With a deputy linked to corruption, S. African president under pressure

June 10, 2005|By Scott Calvert | Scott Calvert,SUN FOREIGN STAFF

JOHANNESBURG, South Africa - With a long-simmering political corruption scandal at a boil, all eyes are on President Thabo Mbeki as he weighs how to respond to a court ruling that some experts say is an important test of South Africa's 11-year-old democracy.

Mbeki is under pressure to act after a judge asserted that Deputy President Jacob Zuma had a "generally corrupt relationship" with a Durban businessman recently convicted of graft.

The question is: Will Mbeki - who appointed Zuma - fire him to demonstrate South Africa's intolerance for impropriety and its commitment to the type of good governance that lures foreign aid and investment?

Or will he bow to internal political demands and spare his deputy on the basis that business mogul Schabir Shaik - not Zuma - was the one on trial?

Mbeki's dilemma goes beyond political intrigue. It touches on fears that South Africa - rated the second-cleanest African country, after Botswana, by the international government watchdog Transparency International - could slide into a culture of corruption. And it underscores the notion that Mbeki's ruling African National Congress, once a hallowed liberation movement, is becoming more and more an ordinary political party.

Mbeki's decision is expected any day and could determine who will follow him in four years as the country's third president since the end of apartheid in 1994. Zuma, long seen as a top contender, has shown no willingness to quit, and his allies are marching in the streets to support him.

"Jacob Zuma is undoubtedly extremely popular. The president would have to think very long and hard before taking any drastic action to remove him from his position," said Patrick Craven, spokesman for the Congress of South African Trade Unions.

Attention to the case has reached full froth in the press just as British Prime Minister Tony Blair pushes the United States to increase aid to Africa. President Bush has questioned giving more money to countries if it might be squandered by corrupt leaders.

"Are we seeing in South Africa the beginning of the kind of patrimonial, corrupt state that one has seen in so much else of independent Africa?" said Saul Dubow, a history professor at the University of Sussex in England and author of a book on the ANC.

Dubow said the answer is far from clear. But if Zuma stays, he said, it will frighten white South Africans who are nervous that their country could become another Zimbabwe. That country has spiraled downward since President Robert G. Mugabe began handing white-owned farms to ill-equipped, inexperienced black residents five years ago.

"When somebody is exposed as a corrupt politician in Europe or America, it tends to be contained within the circumstances of that individual and their followers," he said. In South Africa, "it seems to evoke much greater fear and anger on all sides."

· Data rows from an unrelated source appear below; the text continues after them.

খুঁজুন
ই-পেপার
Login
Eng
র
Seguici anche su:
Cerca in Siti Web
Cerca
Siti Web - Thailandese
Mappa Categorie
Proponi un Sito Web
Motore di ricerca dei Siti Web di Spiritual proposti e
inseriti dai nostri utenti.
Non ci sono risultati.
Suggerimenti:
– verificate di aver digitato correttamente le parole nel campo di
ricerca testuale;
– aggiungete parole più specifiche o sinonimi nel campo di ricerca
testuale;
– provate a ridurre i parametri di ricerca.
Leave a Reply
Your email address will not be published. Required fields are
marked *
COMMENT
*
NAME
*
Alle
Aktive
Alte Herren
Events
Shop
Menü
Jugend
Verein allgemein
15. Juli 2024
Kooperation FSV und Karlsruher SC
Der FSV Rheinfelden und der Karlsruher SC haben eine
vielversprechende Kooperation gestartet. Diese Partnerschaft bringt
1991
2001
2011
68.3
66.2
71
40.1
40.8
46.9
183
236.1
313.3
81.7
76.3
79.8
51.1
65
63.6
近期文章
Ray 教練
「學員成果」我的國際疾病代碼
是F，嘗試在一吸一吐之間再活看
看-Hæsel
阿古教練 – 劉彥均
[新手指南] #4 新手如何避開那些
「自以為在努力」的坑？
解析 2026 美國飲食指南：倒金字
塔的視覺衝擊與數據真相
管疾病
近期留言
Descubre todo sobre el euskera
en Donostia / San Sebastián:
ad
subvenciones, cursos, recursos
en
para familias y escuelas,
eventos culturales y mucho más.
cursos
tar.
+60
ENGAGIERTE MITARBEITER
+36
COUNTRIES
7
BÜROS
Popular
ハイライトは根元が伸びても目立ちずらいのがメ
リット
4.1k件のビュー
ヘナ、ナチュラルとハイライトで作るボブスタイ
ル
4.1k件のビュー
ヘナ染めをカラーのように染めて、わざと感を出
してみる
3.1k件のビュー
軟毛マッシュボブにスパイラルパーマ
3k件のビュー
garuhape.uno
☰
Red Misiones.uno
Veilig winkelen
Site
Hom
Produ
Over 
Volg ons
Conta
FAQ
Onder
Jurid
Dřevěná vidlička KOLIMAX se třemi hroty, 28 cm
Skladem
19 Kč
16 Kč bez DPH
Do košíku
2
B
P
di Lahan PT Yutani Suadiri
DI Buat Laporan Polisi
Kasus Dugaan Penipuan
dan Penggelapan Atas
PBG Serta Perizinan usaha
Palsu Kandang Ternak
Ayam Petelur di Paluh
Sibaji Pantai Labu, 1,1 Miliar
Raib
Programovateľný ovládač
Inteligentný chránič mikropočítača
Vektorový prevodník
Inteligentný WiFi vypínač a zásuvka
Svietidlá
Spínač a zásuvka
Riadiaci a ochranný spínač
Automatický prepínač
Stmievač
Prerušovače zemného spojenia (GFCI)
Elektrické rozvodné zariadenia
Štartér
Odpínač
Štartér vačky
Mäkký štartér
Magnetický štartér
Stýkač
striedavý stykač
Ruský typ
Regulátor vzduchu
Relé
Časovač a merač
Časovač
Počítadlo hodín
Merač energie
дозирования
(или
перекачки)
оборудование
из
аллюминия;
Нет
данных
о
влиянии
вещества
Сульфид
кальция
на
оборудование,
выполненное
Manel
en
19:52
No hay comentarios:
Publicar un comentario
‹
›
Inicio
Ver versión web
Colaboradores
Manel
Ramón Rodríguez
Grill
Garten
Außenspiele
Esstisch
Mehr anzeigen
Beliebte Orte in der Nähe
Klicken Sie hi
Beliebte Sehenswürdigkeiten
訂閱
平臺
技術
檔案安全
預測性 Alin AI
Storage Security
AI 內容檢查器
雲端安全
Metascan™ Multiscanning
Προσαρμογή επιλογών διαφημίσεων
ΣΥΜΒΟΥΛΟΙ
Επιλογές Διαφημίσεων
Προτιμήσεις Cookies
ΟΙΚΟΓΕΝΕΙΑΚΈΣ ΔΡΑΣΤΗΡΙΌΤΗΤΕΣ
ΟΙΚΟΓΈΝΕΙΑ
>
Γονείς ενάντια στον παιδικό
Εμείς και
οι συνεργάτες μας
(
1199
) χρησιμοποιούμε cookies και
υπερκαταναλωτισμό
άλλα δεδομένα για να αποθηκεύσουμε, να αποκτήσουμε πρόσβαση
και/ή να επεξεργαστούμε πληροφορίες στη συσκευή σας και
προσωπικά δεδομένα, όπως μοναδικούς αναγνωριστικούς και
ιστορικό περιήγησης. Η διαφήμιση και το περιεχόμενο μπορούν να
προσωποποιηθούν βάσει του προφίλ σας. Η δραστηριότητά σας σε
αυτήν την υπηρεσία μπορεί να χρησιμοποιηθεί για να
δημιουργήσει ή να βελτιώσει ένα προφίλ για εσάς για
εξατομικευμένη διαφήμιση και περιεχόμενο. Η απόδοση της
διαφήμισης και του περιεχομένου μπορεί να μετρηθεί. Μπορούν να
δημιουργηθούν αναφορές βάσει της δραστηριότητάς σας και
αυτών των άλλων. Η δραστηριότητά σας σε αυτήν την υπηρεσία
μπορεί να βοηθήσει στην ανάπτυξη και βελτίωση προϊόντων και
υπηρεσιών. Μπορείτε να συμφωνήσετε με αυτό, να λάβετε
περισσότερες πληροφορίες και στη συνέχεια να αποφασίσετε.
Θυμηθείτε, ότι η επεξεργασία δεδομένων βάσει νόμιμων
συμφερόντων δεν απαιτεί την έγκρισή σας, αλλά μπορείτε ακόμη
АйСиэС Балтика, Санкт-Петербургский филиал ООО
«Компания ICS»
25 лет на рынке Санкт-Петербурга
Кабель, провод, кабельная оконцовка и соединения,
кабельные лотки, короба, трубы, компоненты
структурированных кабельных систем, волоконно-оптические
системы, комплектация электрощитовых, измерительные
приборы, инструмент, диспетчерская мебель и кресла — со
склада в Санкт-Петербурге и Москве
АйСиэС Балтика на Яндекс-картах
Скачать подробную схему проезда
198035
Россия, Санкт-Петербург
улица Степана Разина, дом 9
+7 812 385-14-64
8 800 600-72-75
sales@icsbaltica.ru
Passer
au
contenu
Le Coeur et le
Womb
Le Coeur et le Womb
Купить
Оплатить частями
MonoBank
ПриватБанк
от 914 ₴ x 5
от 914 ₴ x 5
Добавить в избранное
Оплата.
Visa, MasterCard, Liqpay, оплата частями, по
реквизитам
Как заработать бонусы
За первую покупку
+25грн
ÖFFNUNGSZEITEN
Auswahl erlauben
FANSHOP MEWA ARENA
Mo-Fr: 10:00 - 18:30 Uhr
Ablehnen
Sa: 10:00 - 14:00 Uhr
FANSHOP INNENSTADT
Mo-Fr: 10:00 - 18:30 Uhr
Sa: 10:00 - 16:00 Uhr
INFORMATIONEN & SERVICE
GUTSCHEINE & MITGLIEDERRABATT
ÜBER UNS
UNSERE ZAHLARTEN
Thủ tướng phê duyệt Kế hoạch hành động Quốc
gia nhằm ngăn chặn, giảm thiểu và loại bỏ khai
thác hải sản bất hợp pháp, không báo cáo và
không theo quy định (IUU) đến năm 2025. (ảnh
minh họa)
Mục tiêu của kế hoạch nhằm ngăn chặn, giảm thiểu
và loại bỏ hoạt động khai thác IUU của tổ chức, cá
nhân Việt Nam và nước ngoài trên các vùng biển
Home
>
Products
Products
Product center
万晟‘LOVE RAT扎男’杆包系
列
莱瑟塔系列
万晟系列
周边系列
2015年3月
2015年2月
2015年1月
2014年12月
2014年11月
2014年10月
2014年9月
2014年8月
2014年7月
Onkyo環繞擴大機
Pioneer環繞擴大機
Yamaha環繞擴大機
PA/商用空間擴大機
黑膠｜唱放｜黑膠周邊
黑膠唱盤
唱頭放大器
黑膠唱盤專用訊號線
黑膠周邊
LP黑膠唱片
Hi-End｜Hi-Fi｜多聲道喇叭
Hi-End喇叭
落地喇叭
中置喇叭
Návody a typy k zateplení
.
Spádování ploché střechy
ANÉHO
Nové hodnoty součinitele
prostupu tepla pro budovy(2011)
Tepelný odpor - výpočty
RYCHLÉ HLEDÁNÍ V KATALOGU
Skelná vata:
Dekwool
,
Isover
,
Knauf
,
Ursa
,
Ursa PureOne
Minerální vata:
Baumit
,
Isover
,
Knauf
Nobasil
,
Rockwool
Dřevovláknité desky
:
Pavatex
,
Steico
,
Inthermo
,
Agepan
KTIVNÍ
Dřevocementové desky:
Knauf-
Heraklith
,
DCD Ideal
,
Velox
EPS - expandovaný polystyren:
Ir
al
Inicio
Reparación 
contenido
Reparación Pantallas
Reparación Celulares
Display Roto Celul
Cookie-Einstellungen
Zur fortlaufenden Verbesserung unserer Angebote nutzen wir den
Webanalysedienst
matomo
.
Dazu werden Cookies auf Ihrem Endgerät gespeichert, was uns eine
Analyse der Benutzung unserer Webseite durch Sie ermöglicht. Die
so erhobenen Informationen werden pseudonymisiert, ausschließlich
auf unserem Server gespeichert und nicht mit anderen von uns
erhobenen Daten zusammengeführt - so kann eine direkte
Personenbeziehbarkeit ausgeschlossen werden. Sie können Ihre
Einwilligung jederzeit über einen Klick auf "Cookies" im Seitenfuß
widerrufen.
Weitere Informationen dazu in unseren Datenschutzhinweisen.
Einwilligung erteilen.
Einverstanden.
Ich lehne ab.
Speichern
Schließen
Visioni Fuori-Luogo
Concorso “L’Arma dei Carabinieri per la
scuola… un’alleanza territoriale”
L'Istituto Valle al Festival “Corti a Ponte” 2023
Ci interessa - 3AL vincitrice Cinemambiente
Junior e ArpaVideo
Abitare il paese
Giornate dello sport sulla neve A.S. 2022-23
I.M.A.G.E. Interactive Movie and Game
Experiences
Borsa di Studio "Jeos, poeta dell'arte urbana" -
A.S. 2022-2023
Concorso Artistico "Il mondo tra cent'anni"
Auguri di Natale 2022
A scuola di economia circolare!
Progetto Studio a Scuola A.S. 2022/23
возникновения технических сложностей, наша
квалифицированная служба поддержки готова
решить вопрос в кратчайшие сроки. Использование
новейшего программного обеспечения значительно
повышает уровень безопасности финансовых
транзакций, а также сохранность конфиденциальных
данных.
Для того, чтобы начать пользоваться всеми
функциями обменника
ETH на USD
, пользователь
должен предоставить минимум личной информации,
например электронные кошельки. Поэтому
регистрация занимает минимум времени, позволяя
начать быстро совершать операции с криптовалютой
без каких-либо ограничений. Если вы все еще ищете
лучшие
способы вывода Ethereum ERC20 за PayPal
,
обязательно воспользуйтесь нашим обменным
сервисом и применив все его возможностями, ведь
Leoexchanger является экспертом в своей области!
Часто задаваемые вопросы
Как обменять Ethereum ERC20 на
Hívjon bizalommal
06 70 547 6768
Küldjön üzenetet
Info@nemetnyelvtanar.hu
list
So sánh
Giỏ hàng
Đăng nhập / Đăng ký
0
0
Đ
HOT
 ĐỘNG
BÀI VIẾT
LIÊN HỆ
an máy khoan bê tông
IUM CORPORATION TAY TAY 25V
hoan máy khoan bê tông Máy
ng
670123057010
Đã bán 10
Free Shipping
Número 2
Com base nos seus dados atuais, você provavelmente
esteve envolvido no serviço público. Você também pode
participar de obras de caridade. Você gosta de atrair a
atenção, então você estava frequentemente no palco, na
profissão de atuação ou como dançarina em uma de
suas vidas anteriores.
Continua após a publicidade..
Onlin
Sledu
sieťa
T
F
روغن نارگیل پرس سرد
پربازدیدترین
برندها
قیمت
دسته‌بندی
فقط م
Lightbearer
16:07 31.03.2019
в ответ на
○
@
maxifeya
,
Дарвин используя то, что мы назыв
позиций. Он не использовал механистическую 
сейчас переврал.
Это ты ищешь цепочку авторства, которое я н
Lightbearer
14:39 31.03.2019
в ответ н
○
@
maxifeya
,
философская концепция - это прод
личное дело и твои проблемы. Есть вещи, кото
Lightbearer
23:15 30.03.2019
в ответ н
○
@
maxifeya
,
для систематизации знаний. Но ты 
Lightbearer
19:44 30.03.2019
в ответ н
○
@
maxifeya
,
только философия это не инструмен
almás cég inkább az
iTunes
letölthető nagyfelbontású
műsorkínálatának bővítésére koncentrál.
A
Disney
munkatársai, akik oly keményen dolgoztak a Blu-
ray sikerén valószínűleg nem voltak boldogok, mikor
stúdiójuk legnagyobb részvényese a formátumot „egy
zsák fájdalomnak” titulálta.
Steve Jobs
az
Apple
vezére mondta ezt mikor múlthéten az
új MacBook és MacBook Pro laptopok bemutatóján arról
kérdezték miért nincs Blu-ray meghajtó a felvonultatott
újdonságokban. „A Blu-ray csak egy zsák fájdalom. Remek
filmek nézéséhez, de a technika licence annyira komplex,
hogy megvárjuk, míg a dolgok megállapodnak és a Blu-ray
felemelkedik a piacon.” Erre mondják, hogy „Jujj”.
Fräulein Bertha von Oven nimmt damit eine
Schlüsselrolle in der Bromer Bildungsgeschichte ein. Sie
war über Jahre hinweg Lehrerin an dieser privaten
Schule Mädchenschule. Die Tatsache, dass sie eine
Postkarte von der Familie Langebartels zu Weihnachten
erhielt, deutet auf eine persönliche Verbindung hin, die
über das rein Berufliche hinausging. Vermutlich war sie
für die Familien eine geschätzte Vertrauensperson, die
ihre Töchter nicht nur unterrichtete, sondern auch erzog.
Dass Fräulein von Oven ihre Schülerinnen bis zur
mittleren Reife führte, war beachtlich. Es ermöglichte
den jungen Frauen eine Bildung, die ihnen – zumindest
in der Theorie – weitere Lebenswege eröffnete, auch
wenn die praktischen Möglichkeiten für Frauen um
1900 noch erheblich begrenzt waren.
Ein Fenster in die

Corruption, Dubow pointed out, is not new to South Africa. Graft was "endemic" in the apartheid era and led to the resignation of Prime Minister John Vorster in 1978. "We have to get away from the idea corruption is just a black way," he said.

The Shaik trial dominated public attention for weeks. In a verdict shown on live television, Judge Hillary Squires ruled that Shaik illegally paid Zuma nearly $200,000 over seven years for political favors. Squires also found Shaik guilty of arranging for a French weapons firm to pay Zuma a bribe to stymie a government investigation of the company.

On Wednesday, Squires sentenced Shaik, whose family helped finance the ANC's decades-long struggle against apartheid, to 15 years in prison.

In his defense, Shaik said the payments were harmless loans to a friend and donations to the Jacob Zuma Educational Trust. Testimony at trial depicted Zuma as having weak personal finance skills and relying on Shaik for his lavish lifestyle.

Zuma, 63, has not been charged with a crime. In 2003, the country's top prosecutor said that "prima facie" evidence linked him to corruption but that it would have been difficult to win a conviction.

Now, as several newspapers call for Zuma's exit, his supporters in the ANC's left flank and the trade unions - who think Zuma would pursue economic policies more beneficial to them - are sticking by him. They say he should remain in office unless he is found to have broken the law.

"The manner in which this has been dealt with has been grossly unfair," Zuma told a gathering of business leaders yesterday, according to wire reports. "The media have used this case for political reasons."

He also said he has never been allowed to defend himself in a courtroom against the allegations.

"In this country, we have a constitution that every citizen has a right that they must be taken to court, be tried and be heard, and at the end a judgment be made," he said. "That chance was never given to me."